Beginner DX12 Instancing

Instancing with Direct3D12

Microsoft was kind enough to provide a working Direct3D12 Sample for Universal Windows Platform (UWP) as a template with VS2017. Unfortunately, if you've even attempted to ever play with previous versions of DirectX, you may find that Direct3D12 is really picky and it's easy to mess yourself up and wind up scratching your head. If you want to redraw the cube from the demo in more than one place, you can't simply go into the Render function to make your transformations and draw calls within a basic for loop like I did in: https://www.utilars.com/Blog/shawn-eary/2012/12/16/cubeCloneWin8

In DirectX12 you are forced to manage the GPU(s) more directly so you can have the ultimate in performance. This means the API will not insulate you from silly mistakes. This means novices (like myself need to be vary wary of DirectX12. However, Despite DirectX12's added complexity, there is always going to be some newbie that likes banging her/his head against the wall... Becuase DirectX12 is more complicated, a different approach is needed to "easily" redraw the cube from the demo in more than one place. The easiest approach I found was instancing.

Unfortunately, D3D12 Instancing is apparently even harder than D3D11 Instancing. The good news though is that once you've done it, your code should be more efficient. At the time of this post, there didn't seem to be very many introductary examples on DirectX12 instancing so I will try to explain how I *think* I was able to get it to work in this blog post.

First off, open VS2017 Community Edition. Start a new project and pick the DirectX 12 App (Universal Windows) Visual C++ Template

After that, you will be shown a "New Universal Windows Platform Project" Window from which you are supposed to pick your target and minimum versions for your UWP app. I'm not really sure what the implications are of choosing the different options but for this example, we can simply choose "Windows 10, version 1803 (10.0; Build 17134) for Target version and Minimum version. This tutorial is simple enough that other versions will probably work as well, but it would be best to err on the side of more recent versions if you had to chose a different value.
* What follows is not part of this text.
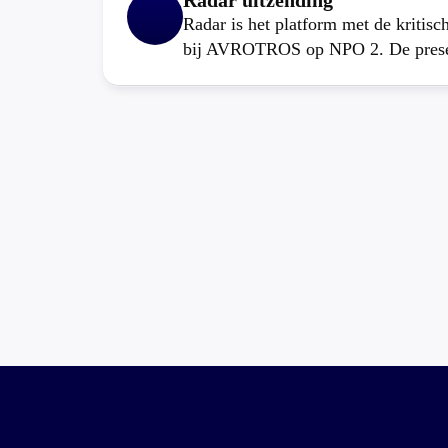
Radar uitzending
Radar is het platform met de kritis
bij AVROTROS op NPO 2. De present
After chosing your target and minimum versions, VS2017 will create a project for you. If you build it, you will see a simple rotating cube. When you get a chance, you need to stop the project and expand the Content folder to look at the Sample3DSceneRenderer.cpp file that Microsoft created for you.

Lot's of cool things happen in this file. This is were *most* of the changes will take place. In this particular picture you will see the cubVertices array. On the left side is each vertice of a triangle that will be rendered via your GPU. I *think* this data gets processed by something called a VertexShader on the GPU. On the right side, are colors for each of the vertices. I *think* that stuff is processed by something called a PixelShader on the GPU. You can play with this if you want but don't for get to make a copy of the original values or put this project into version control...
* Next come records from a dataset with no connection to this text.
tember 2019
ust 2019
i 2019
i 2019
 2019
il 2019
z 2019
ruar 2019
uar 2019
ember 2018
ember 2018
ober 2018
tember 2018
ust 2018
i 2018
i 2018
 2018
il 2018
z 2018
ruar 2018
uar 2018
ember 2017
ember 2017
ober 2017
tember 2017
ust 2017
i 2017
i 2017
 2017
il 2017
In the case of these particular vertices, a technique called indexing is used. I won't get into that here, but basically each vertex / color pair can be used zero or more times since it is referenced later by an index buffer. In simpiler DX examples, the vertices might be used directly, but in this Microsoft template, the vertices are indexed for possile reuse. This "potentially" allows for better performance and DX12 is *all* about bleeding edge performance. The only problem is novices (like myself) may not be able to fully achieve that expected performance due to a lack of understanding...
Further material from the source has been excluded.